A linguagem não resolverá esse emaranhado, mas pode ajudar a esclarecer o que está em jogo. Tule Lake é talvez o mais famoso dos campos de concentração nipo-americanos da Segunda Guerra Mundial. Sua população atingiu o pico de 18.000 em 1944, depois que o governo administrou um questionário mal formulado para determinar a suposta lealdade dos nipo-americanos encarcerados. Aqueles que se recusaram a jurar lealdade incondicional foram transferidos para Tule, que ficou conhecido como o campo dos “desordeiros”, um centro de segregação para os “desleais”.
Muitos ex-tuleanos não queriam admitir que estiveram encarcerados lá durante décadas após a guerra. Mesmo dentro da comunidade nipo-americana, aqueles que resistiram de alguma forma, como os Proibidos que responderam negativamente ao questionário, incluindo o meu tio Hiroshi, foram evitados e condenados ao ostracismo. Esta história ainda está sendo considerada, assim como sua narrativa.
A forma como reconhecemos esses sites é importante; a forma como nomeamos os visitantes do site é importante. Durante a guerra, os eufemismos governamentais transformaram a detenção indefinida em “durante a guerra” e os centros de detenção temporária em “centros de reunião”.
Há apenas dez anos, compreendi que “internamento”, o termo mais utilizado, mascara a realidade do encarceramento em massa e dos campos de concentração. (Tecnicamente, pode ser aplicado aos Issei de primeira geração.) Somente nos últimos 25 anos a própria comunidade começou a aplicar a palavra “trauma” ao encarceramento, e a palavra “sobrevivente” aos encarcerados – o número dos quais diminui a cada ano que passa.
Como escreveu certa vez a sobrevivente e pesquisadora de Manzanar, Aiko Herzig-Yoshinaga: “As palavras podem mentir ou esclarecer”. Vamos levar isso adiante: as palavras mentiram sobre esta história – então elas deveriam esclarecer como nos lembramos dela.
Naquele ônibus de peregrinação em Tule Lake, aprendi que a liberdade parece diferente quando vista de dentro de uma prisão empoeirada construída por presidiários, da base de uma torre de madeira outrora usada por guardas armados ou ao lado de uma cerca de arame farpado construída para mutilar qualquer um que cruza seu caminho.

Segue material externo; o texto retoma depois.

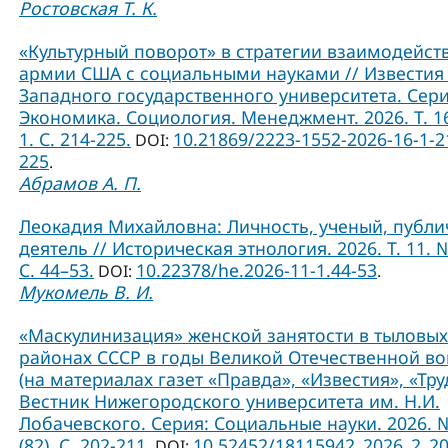
Ростовская Т. К.
«Культурный поворот» в стратегии взаимодейст
армии США с социальными науками // Известия
Западного государственного университета. Сери
Экономика. Социология. Менеджмент. 2026. Т. 1
1. С. 214-225.
10.21869/2223-1552-2026-16-1-2
DOI:
225
.
Абрамов А. П.
Леокадия Михайловна: Личность, ученый, публ
деятель // Историческая этнология. 2026. Т. 11. №
С. 44–53.
10.22378/he.2026-11-1.44-53
DOI:
.
Мукомель В. И.
«Маскулинизация» женской занятости в тыловых
районах СССР в годы Великой Отечественной в
(на материалах газет «Правда», «Известия», «Труд
Вестник Нижегородского университета им. Н.И.
Лобачевского. Серия: Социальные науки. 2026. 
(82). С. 202-211.
10.52452/18115942_2026_2_2
DOI:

Mais tarde, a palavra que descrevia o que estávamos fazendo naquela viagem foi surpresa. Não estávamos no Lago Tule por motivos religiosos. Nem estávamos lá no sentido tradicional de peregrinação: para receber bênçãos ou para ver lugares onde milagres aconteciam. Mas posso dizer que as razões da nossa viagem foram transcendentes, espirituais. Tanto que agora usaria, hesitantemente, uma palavra diferente com conotações religiosas para descrever o tempo que passei lá: comunhão.
*Este ensaio foi escrito originalmente para “Como as sociedades devem se lembrar de seus pecados?”, um inquérito da Praça Pública Zócalo apoiado pela Fundação Mellon e republicado no The Rafu Shimpo em 11 de fevereiro de 2024.